PROBLEM — Read each of the lines below and tally those with "Mukoko"; the tally is the whole answer.

Page-level text extractions —
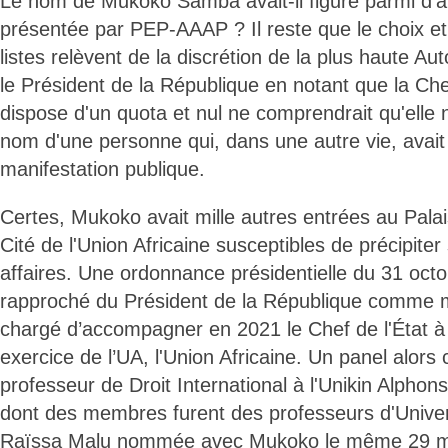
Le nom de Mukoko Samba avait-il figuré parmi d'aut
présentée par PEP-AAAP ? Il reste que le choix et 
listes relèvent de la discrétion de la plus haute Aut
le Président de la République en notant que la C
dispose d'un quota et nul ne comprendrait qu'elle n
nom d'une personne qui, dans une autre vie, avait
manifestation publique.
Certes, Mukoko avait mille autres entrées au Palais
Cité de l'Union Africaine susceptibles de précipite
affaires. Une ordonnance présidentielle du 31 octo
rapproché du Président de la République comme 
chargé d’accompagner en 2021 le Chef de l'État à
exercice de l’UA, l'Union Africaine. Un panel alors
professeur de Droit International à l'Unikin Alph
dont des membres furent des professeurs d'Univers
Raïssa Malu nommée avec Mukoko le même 29 mai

TASK RESPONSE — 3